Finding Alternatives to Drug Cultures

A client can meet the psychosocial needs previously satisfied by the drug culture in a number of ways. Strengthening cultural identity can be a positive action for the client; in some cases, the client’s family or cultural peers can serve as a replacement for involvement in the drug culture. This option is particularly helpful when the client’s connection to a drug culture is relatively weak and his or her traditional culture is relatively strong. However, when this option is unavailable or insufficient, clinicians must focus on replacing the client’s ties with the drug culture (or the culture of addiction) with new ties to a culture of recovery.

To help clients break ties with drug cultures, programs need to challenge clients’ continued involvement with elements of those cultures (e.g., style of dress, music, language, or communication patterns). This can occur through two basic processes: replacing the element with something new that is positively associated with a culture of recovery (e.g., replacing a marijuana leaf keychain with an NA keychain), and reframing something so that it is no longer associated with drug use or the drug culture (e.g., listening to music that was associated with the drug culture at a sober dance with others in recovery; White 1996). The process will depend on the nature of the cultural element.

Developing a Culture of Recovery

Just as people who are actively using or abusing substances bond over that common experience to create a drug culture that supports their continued substance use, people in recovery can participate in activities with others who are having similar experiences to build a culture of recovery.
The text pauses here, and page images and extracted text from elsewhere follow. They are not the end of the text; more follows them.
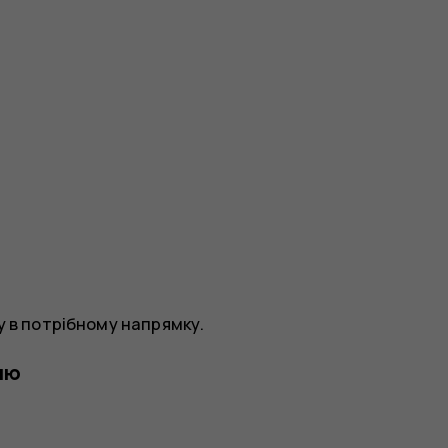
у в потрібному напрямку.
ню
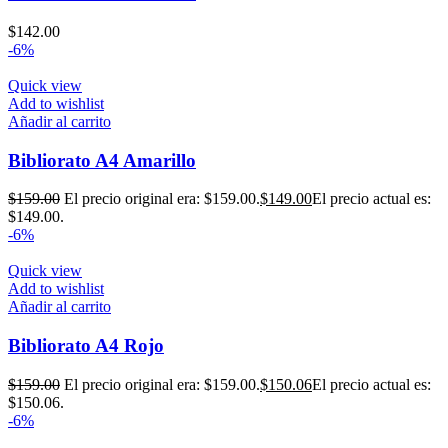
$
142.00
-6%
Quick view
Add to wishlist
Añadir al carrito
Bibliorato A4 Amarillo
$
159.00
El precio original era: $159.00.
$
149.00
El precio actual es:
$149.00.
-6%
Quick view
Add to wishlist
Añadir al carrito
Bibliorato A4 Rojo
$
159.00
El precio original era: $159.00.
$
150.06
El precio actual es:
$150.06.
-6%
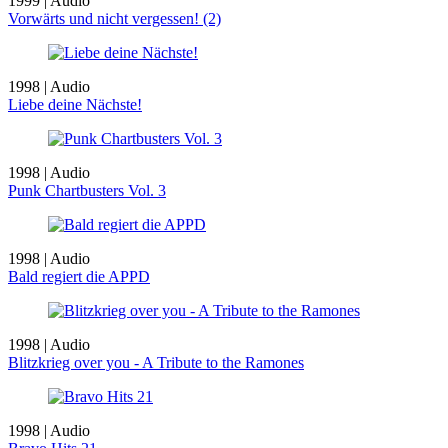
1999 | Audio
Vorwärts und nicht vergessen! (2)
1998 | Audio
Liebe deine Nächste!
1998 | Audio
Punk Chartbusters Vol. 3
1998 | Audio
Bald regiert die APPD
1998 | Audio
Blitzkrieg over you - A Tribute to the Ramones
1998 | Audio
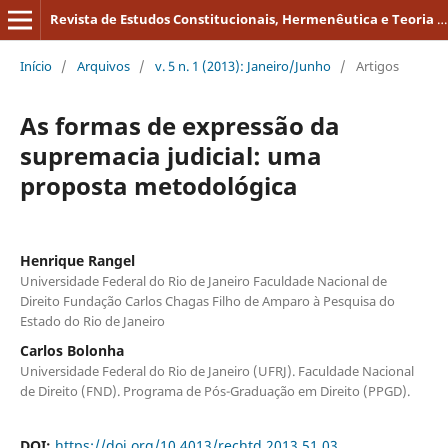
Revista de Estudos Constitucionais, Hermenêutica e Teoria do Direito
Início
/
Arquivos
/
v. 5 n. 1 (2013): Janeiro/Junho
/
Artigos
As formas de expressão da
supremacia judicial: uma
proposta metodológica
Henrique Rangel
Universidade Federal do Rio de Janeiro Faculdade Nacional de
Direito Fundação Carlos Chagas Filho de Amparo à Pesquisa do
Estado do Rio de Janeiro
Carlos Bolonha
Universidade Federal do Rio de Janeiro (UFRJ). Faculdade Nacional
de Direito (FND). Programa de Pós-Graduação em Direito (PPGD).
DOI:
https://doi.org/10.4013/rechtd.2013.51.03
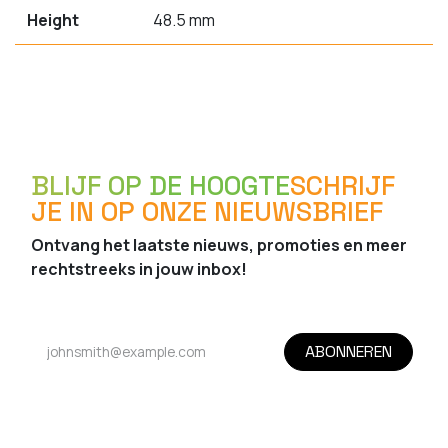
Height
48.5 mm
BLIJF OP DE HOOGTE
SCHRIJF
JE IN OP ONZE NIEUWSBRIEF
Ontvang het laatste nieuws, promoties en meer
rechtstreeks in jouw inbox!
ABONNEREN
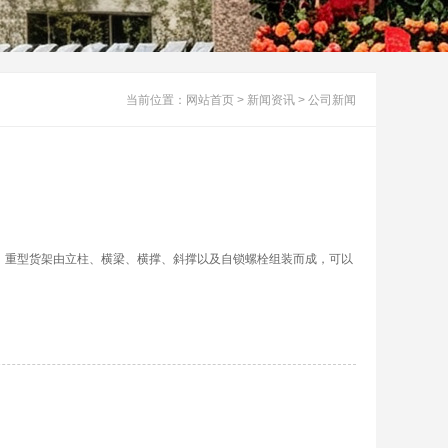
当前位置：
网站首页
>
新闻资讯
>
公司新闻
 重型货架由立柱、横梁、横撑、斜撑以及自锁螺栓组装而成，可以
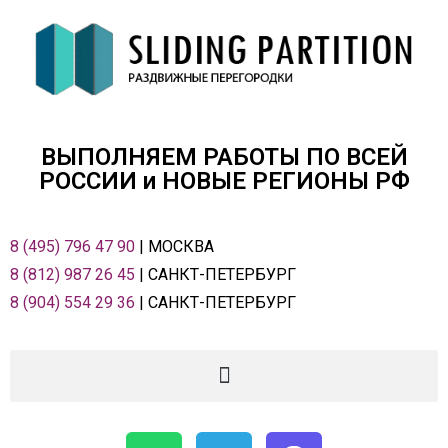
ВЫПОЛНЯЕМ РАБОТЫ ПО ВСЕЙ
РОСCИИ и НОВЫЕ РЕГИОНЫ РФ
8 (495) 796 47 90
| МОСКВА
8 (812) 987 26 45
| САНКТ-ПЕТЕРБУРГ
8 (904) 554 29 36
| САНКТ-ПЕТЕРБУРГ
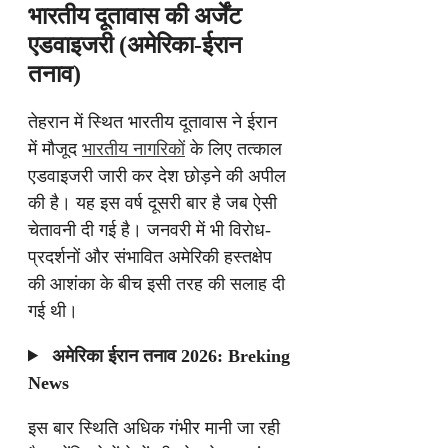
भारतीय दूतावास की अर्जेंट
एडवाइजरी (अमेरिका-ईरान
तनाव)
तेहरान में स्थित भारतीय दूतावास ने ईरान
में मौजूद
भारतीय नागरिकों
के लिए तत्काल
एडवाइजरी जारी कर देश छोड़ने की अपील
की है। यह इस वर्ष दूसरी बार है जब ऐसी
चेतावनी दी गई है। जनवरी में भी विरोध-
प्रदर्शनों और संभावित अमेरिकी हस्तक्षेप
की आशंका के बीच इसी तरह की सलाह दी
गई थी।
अमेरिका ईरान तनाव 2026: Breking
News
इस बार स्थिति अधिक गंभीर मानी जा रही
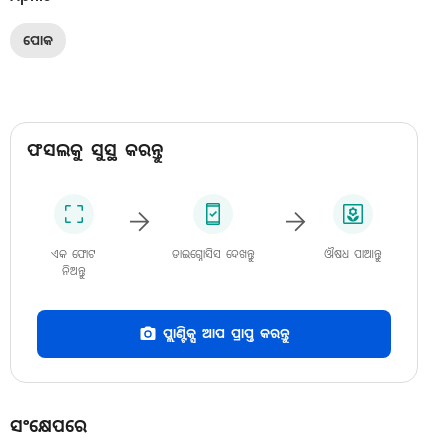
ପୋକ
ଫସଲକୁ ସୁସ୍ଥ କରନ୍ତୁ
ଏକ ଫୋଟ
ଡାଇଗ୍ନୋସିସ ଦେଖନ୍ତୁ
ଔଷଧ ପାଆନ୍ତୁ
ନିଅନ୍ତୁ
ପ୍ଲାଣ୍ଟିକ୍ସ ଆପ ପ୍ରାପ୍ତ କରନ୍ତୁ
ସଂକ୍ଷେପରେ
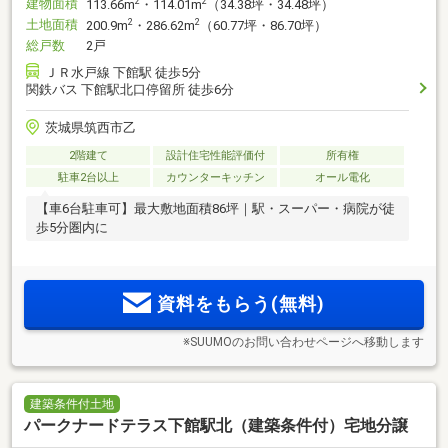
建物面積
2
2
113.66m
・114.01m
（34.38坪・34.48坪）
土地面積
2
2
200.9m
・286.62m
（60.77坪・86.70坪）
総戸数
2戸
ＪＲ水戸線 下館駅 徒歩5分
関鉄バス 下館駅北口停留所 徒歩6分
茨城県筑西市乙
2階建て
設計住宅性能評価付
所有権
駐車2台以上
カウンターキッチン
オール電化
【車6台駐車可】最大敷地面積86坪｜駅・スーパー・病院が徒
歩5分圏内に
資料をもらう(無料)
※SUUMOのお問い合わせページへ移動します
建築条件付土地
パークナードテラス下館駅北（建築条件付）宅地分譲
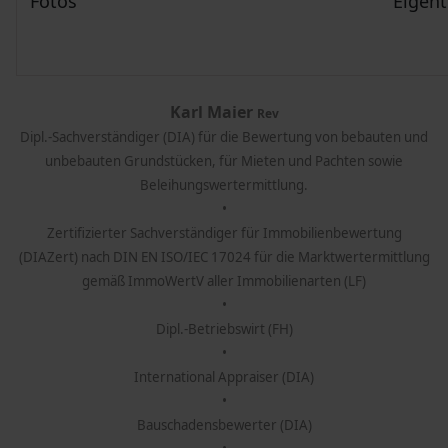
Fotos
Eigent
Karl Maier
Rev
Dipl.-Sachverständiger (DIA)
für die Bewertung von bebauten und
unbebauten Grundstücken, für Mieten und Pachten sowie
Beleihungswertermittlung.
•
Zertifizierter Sachverständiger für Immobilienbewertung
(DIAZert) nach DIN EN ISO/IEC 17024 für die Marktwertermittlung
gemäß ImmoWertV aller Immobilienarten (LF)
•
Dipl.-Betriebswirt (FH)
•
International Appraiser (DIA)
•
Bauschadensbewerter (DIA)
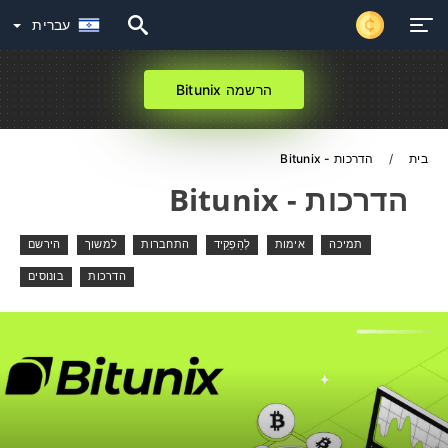
עברית
הרשמה Bitunix
בית
הדרכות - Bitunix
הדרכות - Bitunix
תמיכה
אימות
לְהַפְקִיד
התחברות
למשוך
הירשם
הדרכות
בונוסים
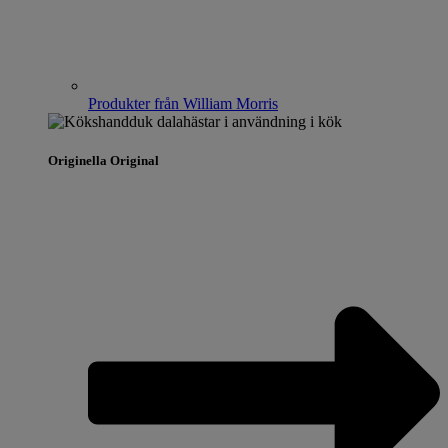
Produkter från William Morris
Originella Original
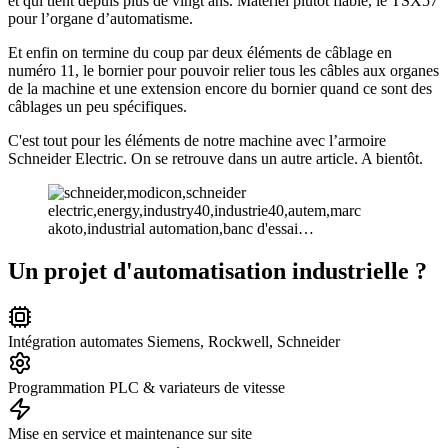
et qui tient depuis plus de vingt ans. Matériel plutôt fiable, le TSX57
pour l’organe d’automatisme.
Et enfin on termine du coup par deux éléments de câblage en
numéro 11, le bornier pour pouvoir relier tous les câbles aux organes
de la machine et une extension encore du bornier quand ce sont des
câblages un peu spécifiques.
C'est tout pour les éléments de notre machine avec l’armoire
Schneider Electric. On se retrouve dans un autre article. A bientôt.
Un projet d'automatisation industrielle ?
Intégration automates Siemens, Rockwell, Schneider
Programmation PLC & variateurs de vitesse
Mise en service et maintenance sur site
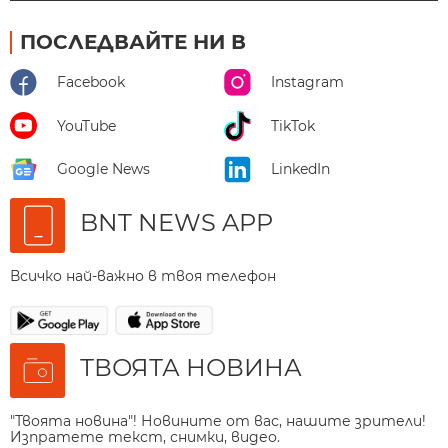
ПОСЛЕДВАЙТЕ НИ В
Facebook
Instagram
YouTube
TikTok
Google News
LinkedIn
BNT NEWS APP
Всичко най-важно в твоя телефон
ТВОЯТА НОВИНА
"Твоята новина"! Новините от вас, нашите зрители!
Изпратете текст, снимки, видео.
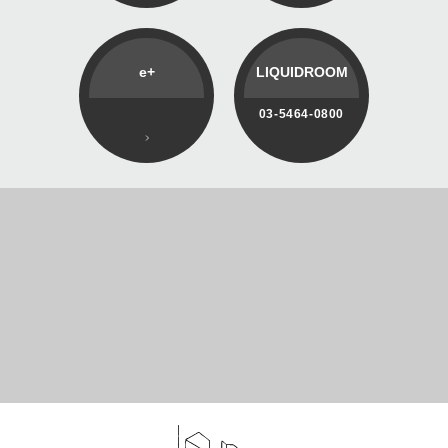
e+
LIQUIDROOM
03-5464-0800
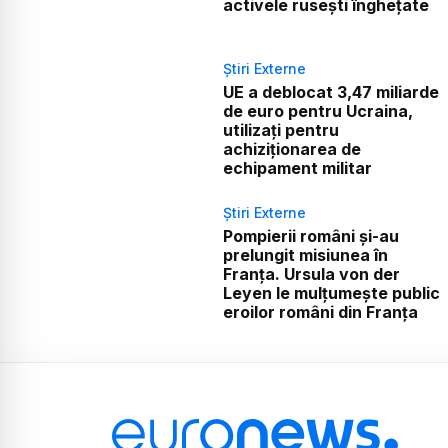
activele rusești înghețate
Știri Externe
UE a deblocat 3,47 miliarde
de euro pentru Ucraina,
utilizați pentru
achiziționarea de
echipament militar
Știri Externe
Pompierii români și-au
prelungit misiunea în
Franța. Ursula von der
Leyen le mulțumește public
eroilor români din Franța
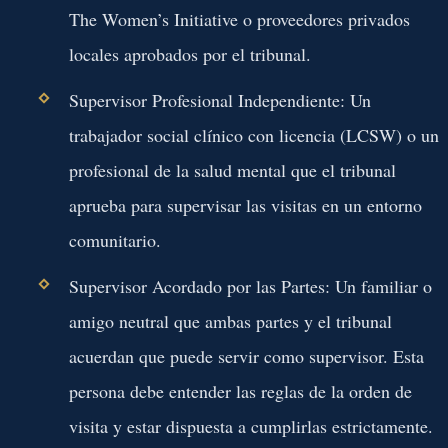
The Women’s Initiative o proveedores privados
locales aprobados por el tribunal.
Supervisor Profesional Independiente:
Un
trabajador social clínico con licencia (LCSW) o un
profesional de la salud mental que el tribunal
aprueba para supervisar las visitas en un entorno
comunitario.
Supervisor Acordado por las Partes:
Un familiar o
amigo neutral que ambas partes y el tribunal
acuerdan que puede servir como supervisor. Esta
persona debe entender las reglas de la orden de
visita y estar dispuesta a cumplirlas estrictamente.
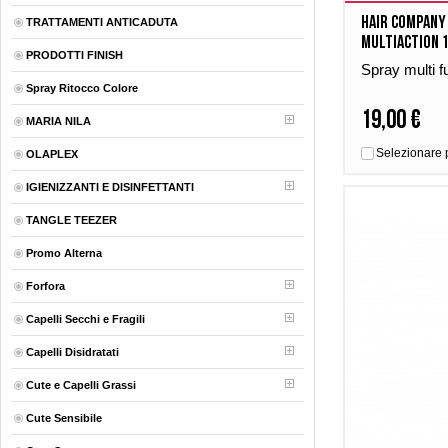
Hair company
TRATTAMENTI ANTICADUTA
multiaction 
PRODOTTI FINISH
Spray multi f
Spray Ritocco Colore
19,00 €
MARIA NILA
Selezionare 
OLAPLEX
IGIENIZZANTI E DISINFETTANTI
TANGLE TEEZER
Promo Alterna
Forfora
Capelli Secchi e Fragili
Capelli Disidratati
Cute e Capelli Grassi
Cute Sensibile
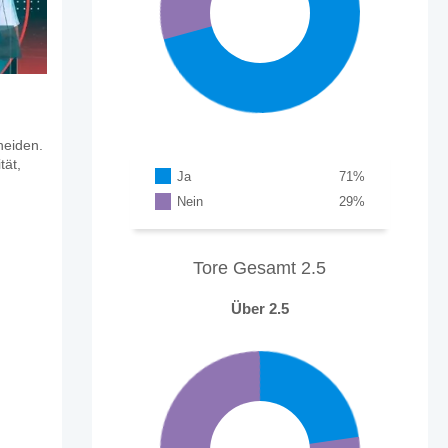
heiden.
tät,
Ja
71
%
Nein
29
%
Tore Gesamt 2.5
Über 2.5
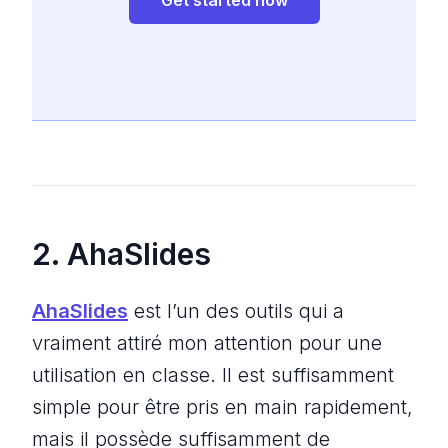
Get started now
2. AhaSlides
AhaSlides
est l’un des outils qui a
vraiment attiré mon attention pour une
utilisation en classe. Il est suffisamment
simple pour être pris en main rapidement,
mais il possède suffisamment de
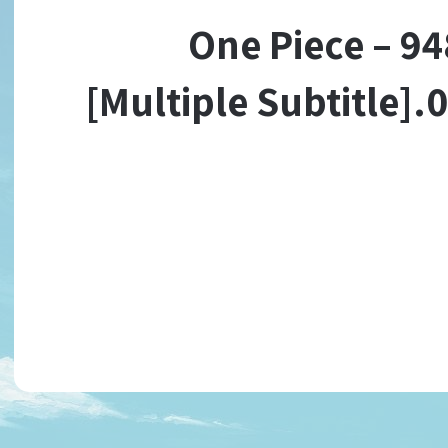
[Erai-raws] One Piece
[Multiple Subtitle]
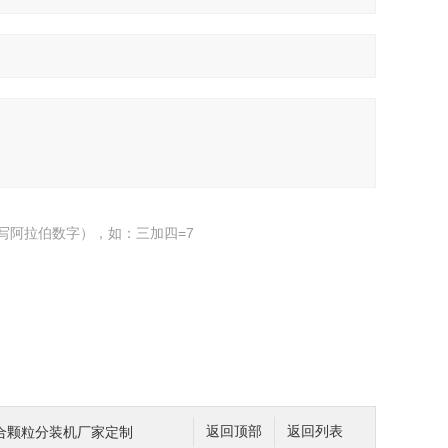
写阿拉伯数字），如：三加四=7
合颗粒分装机厂家定制
返回顶部
返回列表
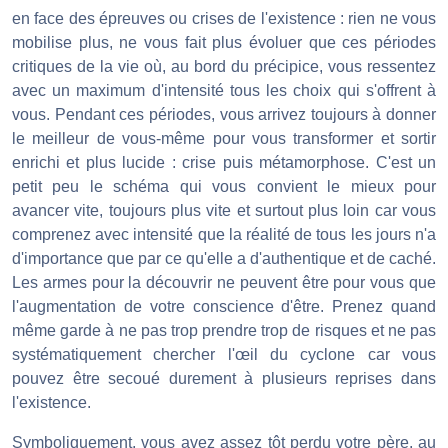
en face des épreuves ou crises de l'existence : rien ne vous
mobilise plus, ne vous fait plus évoluer que ces périodes
critiques de la vie où, au bord du précipice, vous ressentez
avec un maximum d'intensité tous les choix qui s'offrent à
vous. Pendant ces périodes, vous arrivez toujours à donner
le meilleur de vous-même pour vous transformer et sortir
enrichi et plus lucide : crise puis métamorphose. C'est un
petit peu le schéma qui vous convient le mieux pour
avancer vite, toujours plus vite et surtout plus loin car vous
comprenez avec intensité que la réalité de tous les jours n'a
d'importance que par ce qu'elle a d'authentique et de caché.
Les armes pour la découvrir ne peuvent être pour vous que
l'augmentation de votre conscience d'être. Prenez quand
même garde à ne pas trop prendre trop de risques et ne pas
systématiquement chercher l'œil du cyclone car vous
pouvez être secoué durement à plusieurs reprises dans
l'existence.
Symboliquement, vous avez assez tôt perdu votre père, au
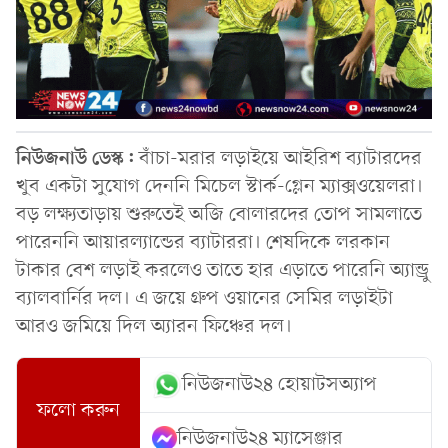
নিউজনাউ ডেস্ক:
বাঁচা-মরার লড়াইয়ে আইরিশ ব্যাটারদের
খুব একটা সুযোগ দেননি মিচেল স্টার্ক-গ্লেন ম্যাক্সওয়েলরা।
বড় লক্ষ্যতাড়ায় শুরুতেই অজি বোলারদের তোপ সামলাতে
পারেননি আয়ারল্যান্ডের ব্যাটাররা। শেষদিকে লরকান
টাকার বেশ লড়াই করলেও তাতে হার এড়াতে পারেনি অ্যান্ড্রু
ব্যালবার্নির দল। এ জয়ে গ্রুপ ওয়ানের সেমির লড়াইটা
আরও জমিয়ে দিল অ্যারন ফিঞ্চের দল।
নিউজনাউ২৪ হোয়াটসঅ্যাপ
ফলো করুন
নিউজনাউ২৪ ম্যাসেঞ্জার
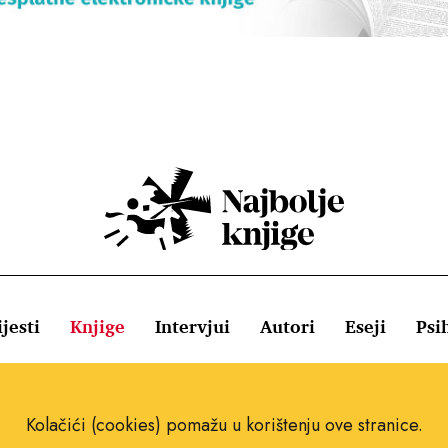
jesti
Knjige
Intervjui
Autori
Eseji
Psi
ištenja
Pravila o kolačićima
Pravila privatnosti
Impressum
Kolačići (cookies) pomažu u korištenju ove stranice.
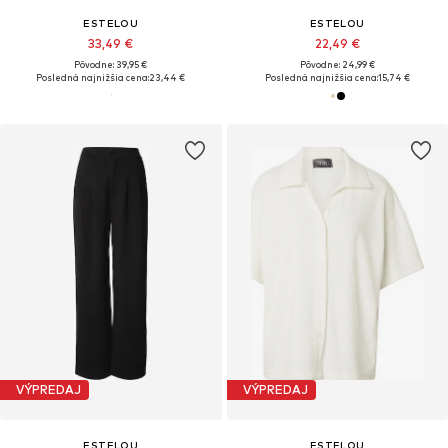
ESTELOU
ESTELOU
33,49 €
22,49 €
Pôvodne: 39,95 €
Pôvodne: 24,99 €
Posledná najnižšia cena:
23,44 €
Posledná najnižšia cena:
15,74 €
VÝPREDAJ
VÝPREDAJ
ESTELOU
ESTELOU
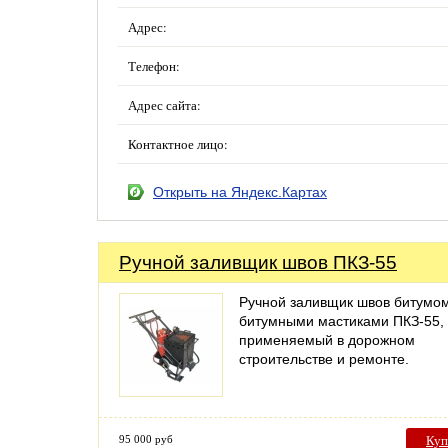
Адрес:
Телефон:
Адрес сайта:
Контактное лицо:
Открыть на Яндекс.Картах
Ручной заливщик швов ПКЗ-55
Ручной заливщик швов битумо
битумными мастиками ПКЗ-55,
применяемый в дорожном
строительстве и ремонте.
95 000 руб
Куп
There is no single drug culture; likewise, there is no single culture of recovery. However, large international mutual-help organizations like Alcoholics Anonymous (AA) do represent the culture of recovery for many individuals. Even within such organizations, though, there is some cultural diversity; regional differences exist, for example, in meeting-related rituals or attitudes toward certain issues (e.g., use of prescribed psychotropic medication, approaches to spirituality).

 

Treatment programs need to have a plan for creating a culture of recovery.

 

Programs that do not have a plan for creating a culture of recovery among clients risk their clients returning to the drug culture or holding on to elements of that culture because it meets their basic and social needs. In the worst-case scenario, clients will recreate a drug culture among themselves within the program. In the best case, staff members will have a plan for creating a culture of recovery within their treatment population.